Tribeca launches fund; 'Moonstruck' strikes again
While noting the reason for the occasion — “I feel very honored and very female” — Bravo Media prexy Lauren Zalaznick used her speech at the 27th Muse Awards to put in a witty plug for reality TV.
“I just don’t believe we’re going to hell in a reality handbasket,” she said, referring to Bravo series like “The Real Housewives of Orange County” and the writers strike. “This is not a race to the bottom.

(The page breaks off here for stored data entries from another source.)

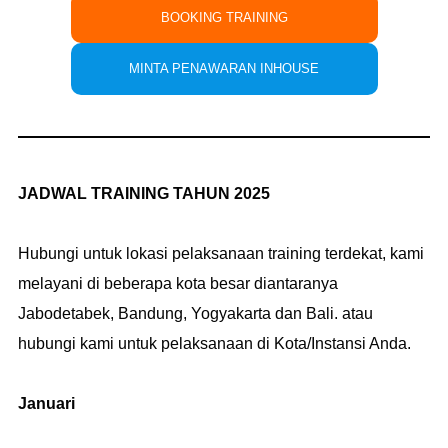
BOOKING TRAINING
MINTA PENAWARAN INHOUSE
JADWAL TRAINING TAHUN 2025
Hubungi untuk lokasi pelaksanaan training terdekat, kami
melayani di beberapa kota besar diantaranya
Jabodetabek, Bandung, Yogyakarta dan Bali. atau
hubungi kami untuk pelaksanaan di Kota/Instansi Anda.
Januari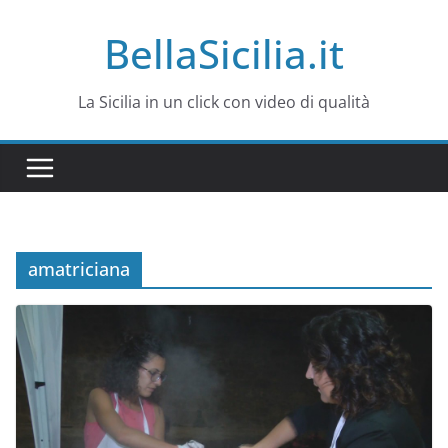
Salta
BellaSicilia.it
al
contenuto
La Sicilia in un click con video di qualità
amatriciana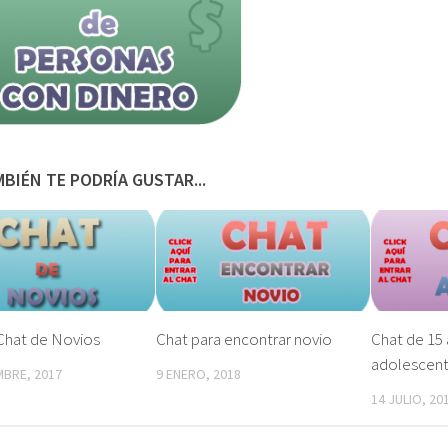
BIÉN TE PODRÍA GUSTAR...
Chat de Novios
Chat para encontrar novio
Chat de 15 
adolescen
MBRE, 2017
9 ENERO, 2018
14 JULIO, 20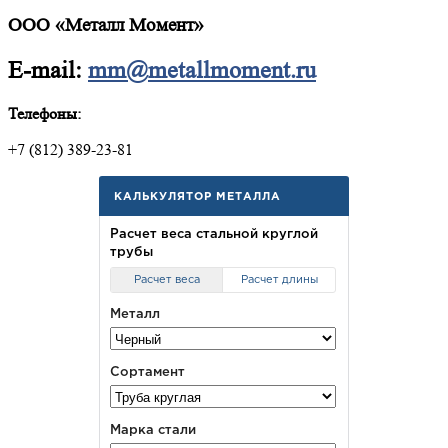
ООО «Металл Момент»
E-mail:
mm@metallmoment.ru
Телефоны:
+7 (812) 389-23-81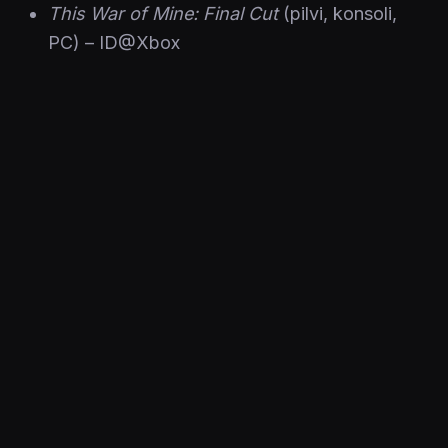
This War of Mine: Final Cut
(pilvi, konsoli,
PC) – ID@Xbox
NHL 22
(konsoli) – EA Play
Poistuvat 10.5.
Grand Theft Auto: San Andreas – The
Definitive Edition
(pilvi, konsoli)
Poistuvat 15.5.
Enter the Gungeon (pilvi, konsoli, PC)
Final Fantasy X/X-2 HD Remaster (konsoli,
PC)
Remnant: From the Ashes (pilvi, konsoli, PC)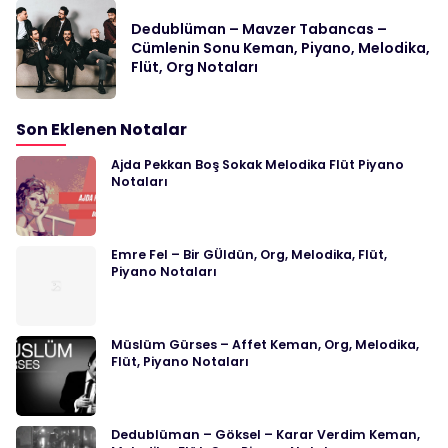
Dedublüman – Mavzer Tabancas –
Cümlenin Sonu Keman, Piyano, Melodika,
Flüt, Org Notaları
Son Eklenen Notalar
Ajda Pekkan Boş Sokak Melodika Flüt Piyano
Notaları
Emre Fel – Bir GÜldün, Org, Melodika, Flüt,
Piyano Notaları
Müslüm Gürses – Affet Keman, Org, Melodika,
Flüt, Piyano Notaları
Dedublüman – Göksel – Karar Verdim Keman,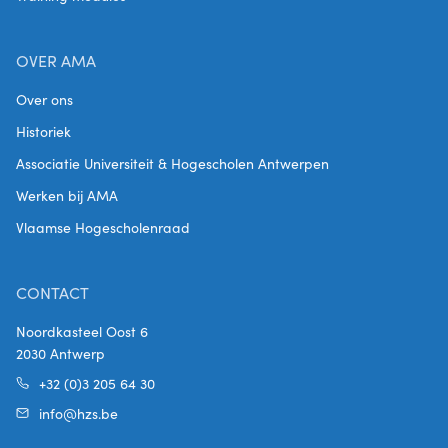
OVER AMA
Over ons
Historiek
Associatie Universiteit & Hogescholen Antwerpen
Werken bij AMA
Vlaamse Hogescholenraad
CONTACT
Noordkasteel Oost 6
2030 Antwerp
+32 (0)3 205 64 30
info@hzs.be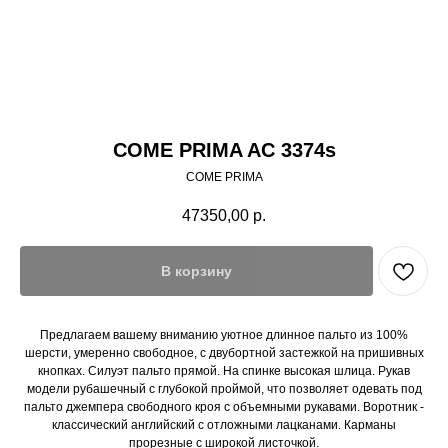
COME PRIMA AC 3374s
COME PRIMA
47350,00
р.
В корзину
Предлагаем вашему вниманию уютное длинное пальто из 100%
шерсти, умеренно свободное, с двубортной застежкой на пришивных
кнопках. Силуэт пальто прямой. На спинке высокая шлица. Рукав
модели рубашечный с глубокой проймой, что позволяет одевать под
пальто джемпера свободного кроя с объемными рукавами. Воротник -
классический английский с отложными лацканами. Карманы
прорезные с широкой листочкой.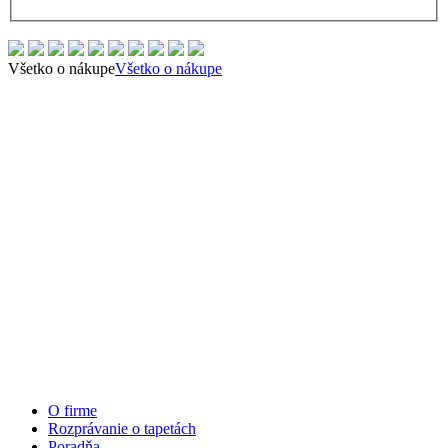
Všetko o nákupe
Všetko o nákupe
O firme
Rozprávanie o tapetách
Poradňa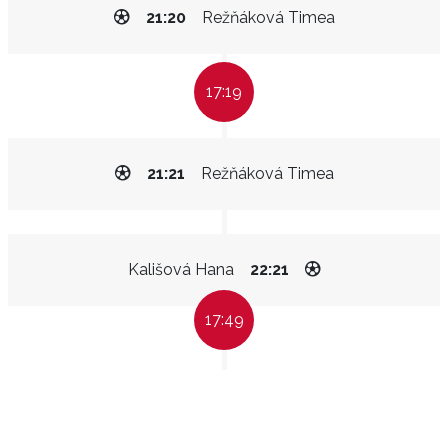
21:20
Režňáková Timea
17:19
21:21
Režňáková Timea
Kališová Hana
22:21
17:49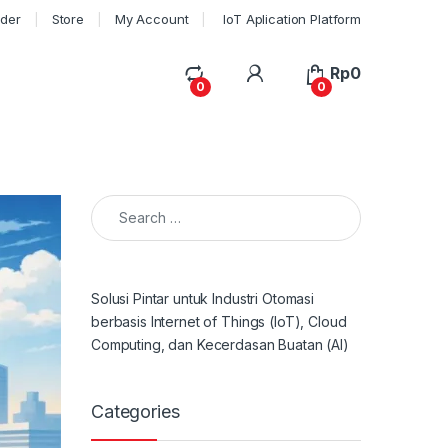
rder
Store
My Account
IoT Aplication Platform
My Account
Rp
0
0
0
Search for:
Solusi Pintar untuk Industri Otomasi
berbasis Internet of Things (IoT), Cloud
Computing, dan Kecerdasan Buatan (AI)
Categories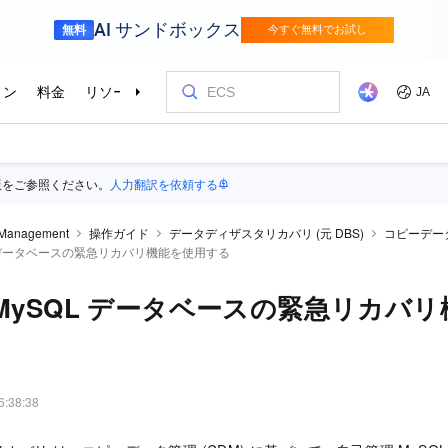
版をご参照ください。
人力翻訳を依頼する
 Management
操作ガイド
データディザスタリカバリ (元 DBS)
コピーデータ
L データベースの緊急リカバリ機能を使用する
MySQL データベースの緊急リカバ
6:38:38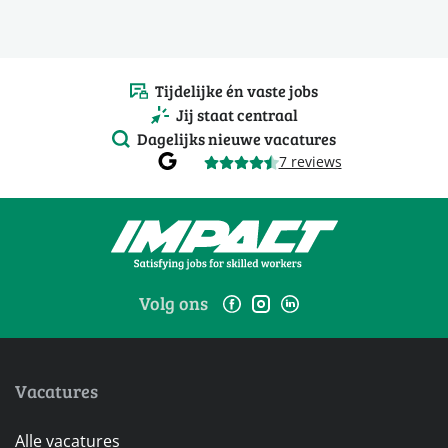
Tijdelijke én vaste jobs
Jij staat centraal
Dagelijks nieuwe vacatures
7 reviews
Volg ons
Vacatures
Alle vacatures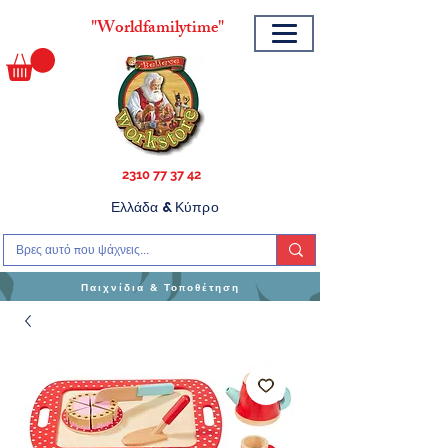
"
Worldfamilytime"
2310 77 37 42
Ελλάδα & Κύπρο
Παιχνίδια & Τοποθέτηση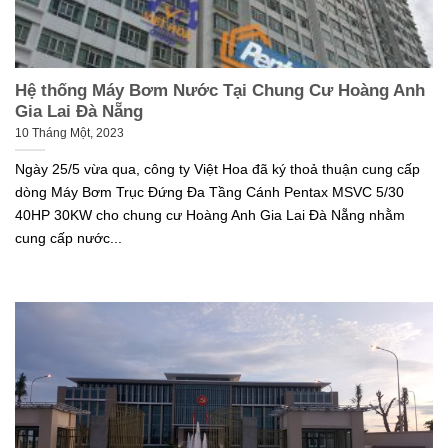
Hệ thống Máy Bơm Nước Tại Chung Cư Hoàng Anh
Gia Lai Đà Nẵng
10 Tháng Một, 2023
Ngày 25/5 vừa qua, công ty Việt Hoa đã ký thoả thuận cung cấp
dòng Máy Bơm Trục Đứng Đa Tầng Cánh Pentax MSVC 5/30
40HP 30KW cho chung cư Hoàng Anh Gia Lai Đà Nẵng nhằm
cung cấp nước...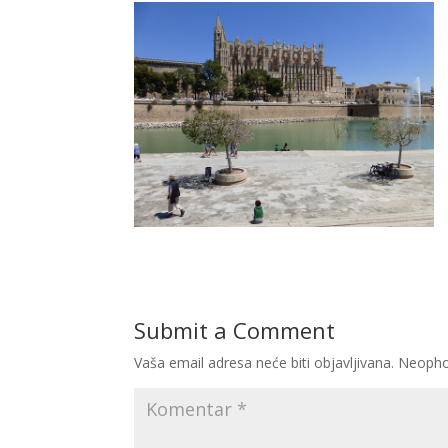
Submit a Comment
Vaša email adresa neće biti objavljivana.
Neopho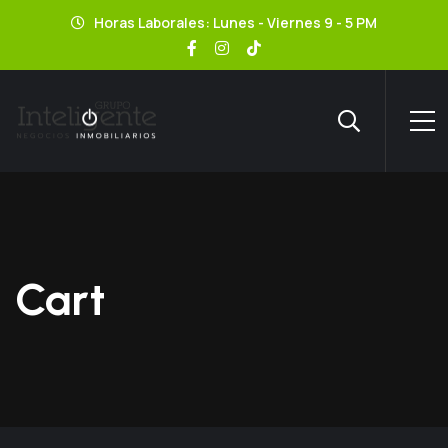
Horas Laborales: Lunes - Viernes 9 - 5 PM
Cart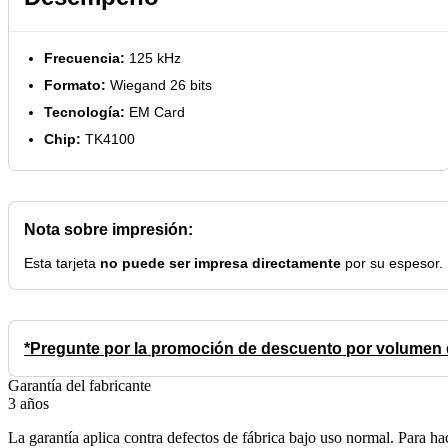
Frecuencia:
125 kHz
Formato:
Wiegand 26 bits
Tecnología:
EM Card
Chip:
TK4100
Nota sobre impresión:
Esta tarjeta
no puede ser impresa directamente
por su espesor.
*Pregunte por la promoción de descuento por volumen
Garantía del fabricante
3 años
La garantía aplica contra defectos de fábrica bajo uso normal. Para ha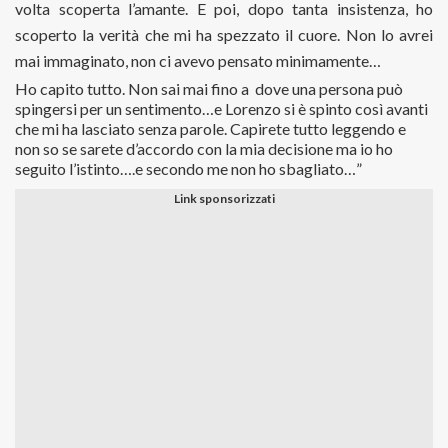
volta scoperta l’amante. E poi, dopo tanta insistenza, ho
scoperto la verità che mi ha spezzato il cuore. Non lo avrei
mai immaginato, non ci avevo pensato minimamente…
Ho capito tutto. Non sai mai fino a dove una persona può
spingersi per un sentimento…e Lorenzo si è spinto così avanti
che mi ha lasciato senza parole. Capirete tutto leggendo e
non so se sarete d’accordo con la mia decisione ma io ho
seguito l’istinto….e secondo me non ho sbagliato…”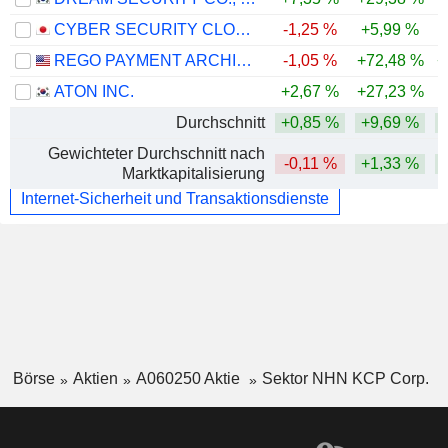
CYBER SECURITY CLOUD, INC.
-1,25 %
+5,99 %
REGO PAYMENT ARCHITECTURES, INC.
-1,05 %
+72,48 %
+
ATON INC.
+2,67 %
+27,23 %
Durchschnitt
+0,85 %
+9,69 %
Gewichteter Durchschnitt nach
-0,11 %
+1,33 %
Marktkapitalisierung
Internet-Sicherheit und Transaktionsdienste
Börse
Aktien
A060250 Aktie
Sektor NHN KCP Corp.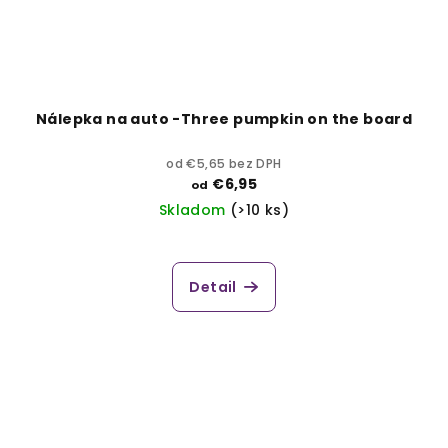
Nálepka na auto -Three pumpkin on the board
od €5,65 bez DPH
€6,95
od
Skladom
(>10 ks)
Detail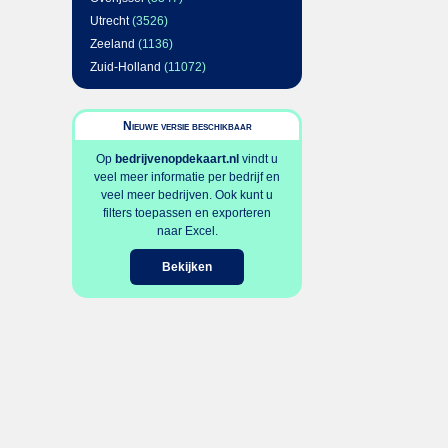
Utrecht
(3526)
Zeeland
(1136)
Zuid-Holland
(11072)
Nieuwe versie beschikbaar
Op
bedrijvenopdekaart.nl
vindt u
veel meer informatie per bedrijf en
veel meer bedrijven. Ook kunt u
filters toepassen en exporteren
naar Excel.
Bekijken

It is something new.”
Zalaznick was honored with a Muse at the New York Hilton by New York Women in Film and Television on Dec. 13. Fellow honorees included director Julie Taymor, thesp Jennifer Jason Leigh, producer Gale Ann Hurd and music editor Suzana Peric.
Serious pix in Tribeca’s mix
A heady cocktail of Gotham elements — fashion, documentary film, the news biz and the Tribeca Film Festival — made for a tasty blend Tuesday at Chanterelle.
Gucci and the Tribeca Film Institute sponsored the evening marking their collaboration on a new fund to support socially conscious docs.
Tribeca co-founders Robert De Niro and Jane Rosenthal hosted the event, which centered on a conversation between ABC News anchor Dan Harris and Alex Gibney, director of “Taxi to the Dark Side” and exec producer of “No End in Sight,” two docs on the Oscar shortlist.
Harris asked whether Gibney feared that “Taxi” risked joining the list of underperforming war-related pics. “I have learned certain methods of getting people to come see the movie,” joked Gibney.
Also on hand were filmmakers D.A. Pennebaker, Albert Maysles and Barbara Kopple, Gucci prexy Daniella Vitale, “Savages” producer Ted Hope, and Christy Turlington and Ed Burns.
— Dade Hayes
‘Moonstruck’ strikes again
Twenty years after its release, “Moonstruck” hit the bigscreen again.
This time, it was for a one-night-only engagement at the Academy Theater in Gotham as part of the org’s Monday Nights With Oscar series.
Pic’s helmer Norman Jewison and actress Olympia Dukakis were on hand to discuss the romantic comedy.
“Cher didn’t want to do the movie,” Jewison recalled. “But I said to her, ‘You will always regret it if you don’t take this part.’ Two weeks later, she agreed to do it.”
Despite accepting the lead role, the thesp did not think the film, which was originally titled “The Bride and the Wolf,” would do well once it was released, Dukakis said.
“Someone on set asked her how she thought the film was going to turn out, and she just put two thumbs down,” Dukakis added.
Cher went on to win the 1987 Oscar for actress, with Dukakis garnering the supporting actress kudo.
“My life completely changed after that,” Dukakis said. “Since that time, I haven’t awakened frantic and scared about money.”